Tiltshift lenses provide so much more than the selective focus-look we all know so well.
Photo: IAN PLANT
Plant used shift (to keep the trees vertical) and tilt (to keep all the trilliums in focus) on his 24mm f/3.5L Canon TS-E lens on a Canon EOS 5D. Exposure, 2.5 sec at f/16. For more on this technique, go to PopPhoto.com/tiltshift.
This funny though real term refers to the apparent near-infinite depth of field achieved by tilting a T/S lens in a certain way relative to the subject. Besides the great depth, it has another advantage: You can achieve the effect with fairly moderate apertures, and hence use faster shutter speeds. That’s why nature photographers like T/S lenses—they allow a fast enough shutter speed to keep wildflowers from blurring on a breezy day.
How it works: By tilting the plane of focus in the same direction as the plane of the subject, you get much more of that subject plane in focus, near to far. Technically this isn’t increased depth of field, which is simply the zone of “acceptable” sharpness for a lens focused conventionally. With Scheimpflug, the image is actually in focus at various points along the subject plane.

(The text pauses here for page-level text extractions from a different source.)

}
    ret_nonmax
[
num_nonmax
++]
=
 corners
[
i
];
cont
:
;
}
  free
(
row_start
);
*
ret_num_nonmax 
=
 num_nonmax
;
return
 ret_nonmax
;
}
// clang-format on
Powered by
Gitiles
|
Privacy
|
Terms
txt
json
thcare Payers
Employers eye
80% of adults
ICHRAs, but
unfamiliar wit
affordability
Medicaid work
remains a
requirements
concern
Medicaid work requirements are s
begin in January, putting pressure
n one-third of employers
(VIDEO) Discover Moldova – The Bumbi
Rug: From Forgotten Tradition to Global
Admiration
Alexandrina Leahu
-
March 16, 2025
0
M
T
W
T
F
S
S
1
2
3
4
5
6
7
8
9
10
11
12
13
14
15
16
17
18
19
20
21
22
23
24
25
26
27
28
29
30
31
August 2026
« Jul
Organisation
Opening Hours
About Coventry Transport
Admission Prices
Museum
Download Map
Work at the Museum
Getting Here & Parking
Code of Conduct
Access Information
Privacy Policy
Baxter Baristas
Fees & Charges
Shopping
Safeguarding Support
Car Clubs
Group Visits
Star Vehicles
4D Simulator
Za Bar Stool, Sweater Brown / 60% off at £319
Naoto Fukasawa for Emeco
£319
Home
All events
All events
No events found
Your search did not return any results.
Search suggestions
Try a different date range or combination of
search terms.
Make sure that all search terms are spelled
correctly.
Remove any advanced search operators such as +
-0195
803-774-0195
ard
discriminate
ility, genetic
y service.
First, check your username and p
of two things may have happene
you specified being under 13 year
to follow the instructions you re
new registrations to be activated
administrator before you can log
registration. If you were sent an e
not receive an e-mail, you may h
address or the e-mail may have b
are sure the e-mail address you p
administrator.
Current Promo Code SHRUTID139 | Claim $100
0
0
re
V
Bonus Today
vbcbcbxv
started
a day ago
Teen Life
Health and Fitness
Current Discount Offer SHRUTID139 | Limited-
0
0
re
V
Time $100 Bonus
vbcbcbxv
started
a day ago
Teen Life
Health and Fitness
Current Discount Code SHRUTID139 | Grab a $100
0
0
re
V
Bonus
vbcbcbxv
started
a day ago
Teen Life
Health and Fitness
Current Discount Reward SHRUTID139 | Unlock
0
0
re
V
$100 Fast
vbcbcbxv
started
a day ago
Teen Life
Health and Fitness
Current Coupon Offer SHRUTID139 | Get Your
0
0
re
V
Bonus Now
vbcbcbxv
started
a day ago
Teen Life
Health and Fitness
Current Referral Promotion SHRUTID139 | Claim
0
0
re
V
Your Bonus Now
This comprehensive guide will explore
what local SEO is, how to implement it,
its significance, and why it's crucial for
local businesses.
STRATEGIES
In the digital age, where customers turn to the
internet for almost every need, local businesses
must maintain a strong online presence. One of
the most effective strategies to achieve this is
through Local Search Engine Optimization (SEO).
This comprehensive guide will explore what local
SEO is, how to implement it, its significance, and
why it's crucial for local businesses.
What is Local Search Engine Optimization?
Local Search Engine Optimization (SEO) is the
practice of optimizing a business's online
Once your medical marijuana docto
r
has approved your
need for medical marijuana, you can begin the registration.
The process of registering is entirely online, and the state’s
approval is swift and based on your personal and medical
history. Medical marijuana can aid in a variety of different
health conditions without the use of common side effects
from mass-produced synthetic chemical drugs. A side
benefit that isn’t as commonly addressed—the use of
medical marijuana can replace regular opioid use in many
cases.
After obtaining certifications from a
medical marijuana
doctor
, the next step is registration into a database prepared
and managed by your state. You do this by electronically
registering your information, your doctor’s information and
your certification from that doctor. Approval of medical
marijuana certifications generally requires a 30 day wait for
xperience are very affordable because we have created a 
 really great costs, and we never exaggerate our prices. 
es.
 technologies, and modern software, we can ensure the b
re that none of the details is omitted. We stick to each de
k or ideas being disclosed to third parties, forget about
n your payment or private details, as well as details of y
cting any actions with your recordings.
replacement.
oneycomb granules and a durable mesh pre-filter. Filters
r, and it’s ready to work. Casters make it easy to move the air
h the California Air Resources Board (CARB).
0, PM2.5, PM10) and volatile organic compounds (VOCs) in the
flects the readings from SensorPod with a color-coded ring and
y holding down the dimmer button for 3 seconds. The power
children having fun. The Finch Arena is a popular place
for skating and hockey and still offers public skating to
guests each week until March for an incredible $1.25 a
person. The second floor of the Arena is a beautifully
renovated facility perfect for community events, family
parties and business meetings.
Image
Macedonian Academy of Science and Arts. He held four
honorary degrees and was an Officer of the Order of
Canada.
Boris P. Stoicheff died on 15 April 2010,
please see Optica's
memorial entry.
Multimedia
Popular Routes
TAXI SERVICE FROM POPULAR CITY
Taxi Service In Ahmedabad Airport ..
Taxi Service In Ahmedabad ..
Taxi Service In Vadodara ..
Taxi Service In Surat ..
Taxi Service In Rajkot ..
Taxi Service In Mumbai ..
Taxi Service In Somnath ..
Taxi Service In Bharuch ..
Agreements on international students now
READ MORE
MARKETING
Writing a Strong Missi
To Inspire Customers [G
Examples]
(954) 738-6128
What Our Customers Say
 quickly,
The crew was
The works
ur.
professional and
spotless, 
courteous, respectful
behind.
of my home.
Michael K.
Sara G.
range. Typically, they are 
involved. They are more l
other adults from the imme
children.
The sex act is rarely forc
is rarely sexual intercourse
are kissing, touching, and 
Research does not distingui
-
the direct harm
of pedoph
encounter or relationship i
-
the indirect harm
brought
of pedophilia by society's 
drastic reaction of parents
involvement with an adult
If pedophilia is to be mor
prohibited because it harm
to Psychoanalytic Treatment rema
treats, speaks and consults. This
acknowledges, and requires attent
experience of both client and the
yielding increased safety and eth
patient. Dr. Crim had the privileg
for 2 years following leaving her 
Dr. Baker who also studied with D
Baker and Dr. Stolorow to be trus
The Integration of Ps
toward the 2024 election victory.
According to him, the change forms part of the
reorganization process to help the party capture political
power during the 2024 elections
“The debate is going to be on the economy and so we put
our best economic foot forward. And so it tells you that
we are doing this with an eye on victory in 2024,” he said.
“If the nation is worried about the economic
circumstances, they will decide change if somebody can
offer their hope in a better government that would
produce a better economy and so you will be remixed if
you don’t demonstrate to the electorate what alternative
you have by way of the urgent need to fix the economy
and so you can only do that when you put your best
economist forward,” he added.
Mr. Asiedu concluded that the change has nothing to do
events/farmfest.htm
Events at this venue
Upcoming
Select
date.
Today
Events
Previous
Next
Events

How to do it: Trial and error. To start, zero the lens tilt, and focus about one-third into the zone you want to keep sharp. Then tilt or swing the lens toward the subject plane: For the flower in the foreground and tree midground, you’d tilt downward; for a picket fence at an angle to you, you’d swing the lens sideways toward the fence. Then fiddle with focus again. Then fiddle with tilt again—and repeat. Check depth of field by stopping down the lens to shooting aperture. A tripod, of course, is mandatory.